> Your task: Starting with the line that contains "Entschädigung der Opfer des NS" and ending with the final line of the data below, print those lines exactly and nothing else.

> Data supplied:
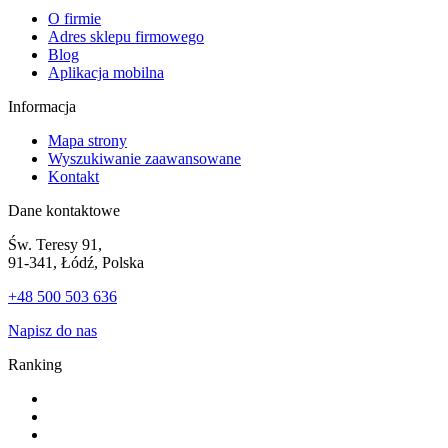
O firmie
Adres sklepu firmowego
Blog
Aplikacja mobilna
Informacja
Mapa strony
Wyszukiwanie zaawansowane
Kontakt
Dane kontaktowe
Św. Teresy 91,
91-341, Łódź, Polska
+48 500 503 636
Napisz do nas
Ranking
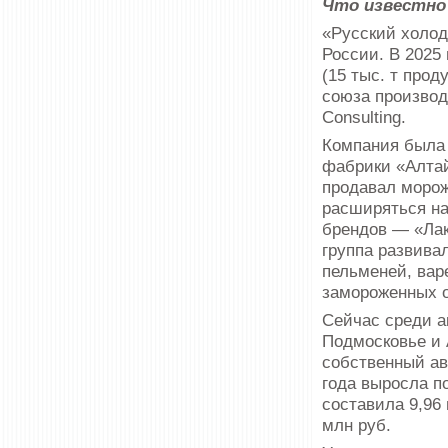
Что известно
«Русский холод
России. В 2025
(15 тыс. т прод
союза производ
Consulting.
Компания была о
фабрики «Алтай
продавал морож
расширяться на
брендов — «Лак
группа развива
пельменей, варе
замороженных о
Сейчас среди а
Подмосковье и 
собственный ав
года выросла п
составила 9,96 
млн руб.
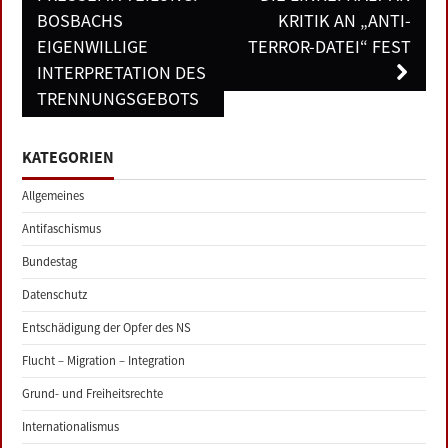
BOSBACHS
KRITIK AN „ANTI-
EIGENWILLIGE
TERROR-DATEI“ FEST
INTERPRETATION DES
TRENNUNGSGEBOTS
KATEGORIEN
Allgemeines
Antifaschismus
Bundestag
Datenschutz
Entschädigung der Opfer des NS
Flucht – Migration – Integration
Grund- und Freiheitsrechte
Internationalismus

> Written solution:
Entschädigung der Opfer des NS
Flucht – Migration – Integration
Grund- und Freiheitsrechte
Internationalismus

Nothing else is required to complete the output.